# MATERIAL FOR THIS TASK:
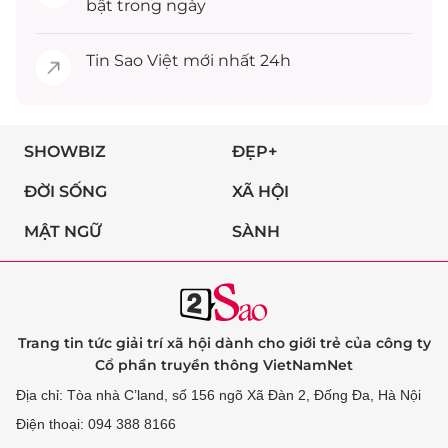
bật trong ngày
Tin
Sao Việt
mới nhất 24h
SHOWBIZ
ĐẸP+
ĐỜI SỐNG
XÃ HỘI
MẬT NGỮ
SÀNH
Trang tin tức giải trí xã hội dành cho giới trẻ của công ty
Cổ phần truyền thông VietNamNet
Địa chỉ: Tòa nhà C’land, số 156 ngõ Xã Đàn 2, Đống Đa, Hà Nội
Điện thoại: 094 388 8166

# WHAT NEEDS TO BE DONE:
Please give again, word for word, only the lines from the one holding "mới nhất 24h" through the end of the listing above.

# SOLVED EXERCISE:
mới nhất 24h
SHOWBIZ
ĐẸP+
ĐỜI SỐNG
XÃ HỘI
MẬT NGỮ
SÀNH
Trang tin tức giải trí xã hội dành cho giới trẻ của công ty
Cổ phần truyền thông VietNamNet
Địa chỉ: Tòa nhà C’land, số 156 ngõ Xã Đàn 2, Đống Đa, Hà Nội
Điện thoại: 094 388 8166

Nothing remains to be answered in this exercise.